Darkness stirs and wakes imagination

I'm sure I've mentioned before that I am seriously seasonally affected; after all, it's a big reason I moved to LA. Well, it was especially clear to me tonight, when I left work in the pitch dark, and, after a day of feeling fairly energetic, I suddenly felt so tired, I questioned whether I was going to make it all the way home.

It didn't help that traffic has been HORRENDOUS lately - in fact, it has been so bad the last few weeks, I feel fairly confident in telling you that the recession has to be over - these people must be going somewhere. The commute took so long tonight, I didn't make my yoga class, and instead just went food shopping and headed home. Within ten minutes of walking in the door and turning on all the lights, I felt fine. Better than fine, actually - energetic and productive and like a normal person. As much as I enjoy waking up to actual sunlight, I'm already more than over daylight savings time.

The extra hour to sleep in on Sunday was nice, though.
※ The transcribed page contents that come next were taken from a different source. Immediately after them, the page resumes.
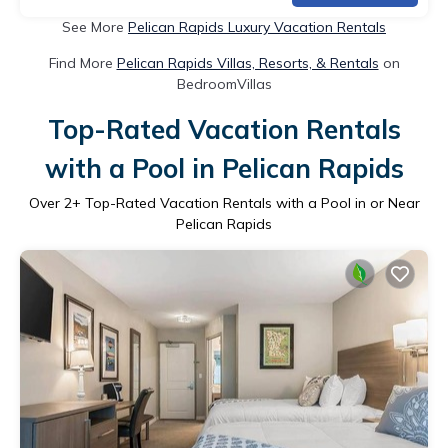
See More
Pelican Rapids Luxury Vacation Rentals
Find More
Pelican Rapids Villas, Resorts, & Rentals
on
BedroomVillas
Top-Rated Vacation Rentals
with a Pool in Pelican Rapids
Over
2
+ Top-Rated Vacation Rentals with a Pool in or Near
Pelican Rapids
I needed it. For the first time since I've lived in LA, I had a pretty major Halloween. Having it on a Saturday night, helped. And I was excited to get one more use out of my 1992 prom dress!

I don't know why, but I seem to have a long-standing aversion to store-bought costumes. Despite the fact that they usually look better than anything I can craft on my own, I have a stubborn habit of always wanting to create something original from my closet. One year, I wore all black and painted my face and body silver. Another time, I decided to be a superhero, but couldn't decide what emblem should go on my chest. I went to the fabric store, traced a purple a purple sequined question mark, and attempted to sew it onto my shirt. However I must have been looking in the mirror while doing so, because Crafty McCrafterson sewed it on backwards. Rather than look mysterious and powerful, I just looked like a dyslexic joker. Go Super Grammar Girl, GO!

And then, for three years in a row in New York, I wore all black with a pink wig. I wonder where this year's costume ideas came from... Photo gallery is here.

I know I haven't been writing as much. I blame that on my DVR. One of my arguments for holding out as long as I did was that I don't need to watch more TV. "But you'll watch good TV!" everyone says. Yes, I do watch good TV, if you count watching Mad Men three times in a row and four episodes of Beverly Hills 90210 back-to-back, but I really didn't need the option to do so. Don't get me wrong - I'm head-over-heels in love with the device, but other, more mind-stretching activities are suffering.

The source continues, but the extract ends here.